### YOUR OBJECTIVE
Please print exactly the line containing "粤公网安备 44030402005775号" and every line after it to the end of the records below, and nothing more.

Page images and extracted text
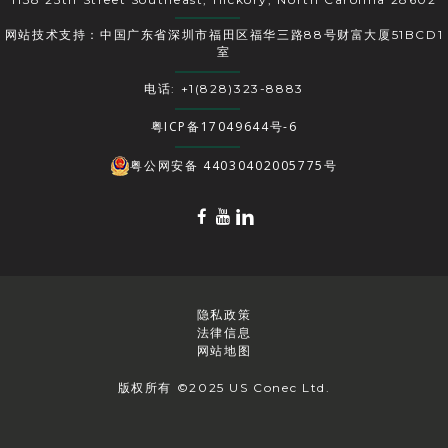
网站技术支持：中国广东省深圳市福田区福华三路88号财富大厦51BCD1
室
电话: +1(828)323-8883
粤ICP备17049644号-6
粤公网安备 44030402005775号
隐私政策
法律信息
网站地图
版权所有 ©2025 US Conec Ltd.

### RESULT
粤公网安备 44030402005775号
隐私政策
法律信息
网站地图
版权所有 ©2025 US Conec Ltd.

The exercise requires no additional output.